Largest Wind Farm in Minnesota, Associated Transmission Line Completed

December 03, 2007

The biggest wind farm in Minnesota to date, the 205.5-megawatt (MW) Fenton Wind Project, has been constructed in the southwest corner of the state. In addition, a new transmission line has also been completed nearby that is expected to transmit wind energy into the Twin Cities of St. Paul and Minneapolis, near the state's eastern border.

The Fenton Wind Project is composed of 137 General Electric 1.5-MW wind turbines and spans a stretch of farm fields seven miles long and seven miles wide through Murray and Nobles Counties. The wind farm is expected to produce enough energy for more than 66,600 homes. Xcel Energy has signed a 20-year agreement to purchase all energy produced by the Fenton facility.

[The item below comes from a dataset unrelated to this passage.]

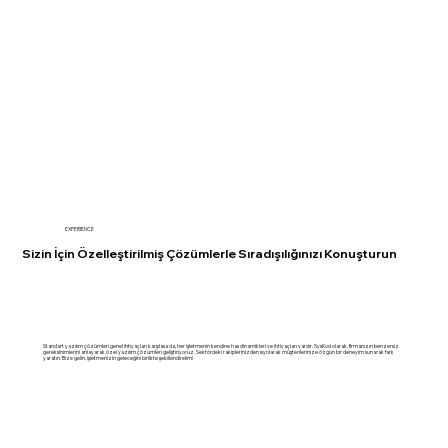
EXPERIENCE
Sizin İçin Özelleştirilmiş Çözümlerle Sıradışılığınızı Konuşturun
Standart yazılım çözümleri genel ihtiyaçları karşılasa da, her işletmenin kendine has dinamikleri ve ihtiyaçları vardır. SysKod olarak, firmanızın benzersiz
gereksinimlerini anlayarak özel yazılım çözümleri geliştiriyoruz. Sektördeki rakiplerinizden sıyrılarak müşterilerinize özgün bir deneyim sunarak fark
yaratın. Bize gelin, işletmenizin geleceğini birlikte şekillendirelim!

The project was developed by enXco, the Escondido, California-based subsidiary of the French firm, EDF Energies Nouveilles. The subsidiary will own and operate the project. Mortenson Construction of Minneapolis built the wind farm structures. Financing partners include Union Bank of California, Wells Fargo, GE Energy Financial Services, and New York Life, and Dexia, representing a syndicate of more than 10 banks.

The new transmission line has been dedicated but is subject to final approvals by the Minnesota Independent Transmission System Operator. The Xcel Energy line has a 345-kilovolt (kV) capacity and will transmit power, along with two other 115-kV lines, into the Minnesota high-voltage transmission grid. This configuration will allow delivery of power from the Fenton Wind Farm and other regional wind projects to the Twin Cities.

The new wind farm and transmission line will help Xcel Energy meet a state requirement to obtain 30 percent of its electricity from renewables by 2020.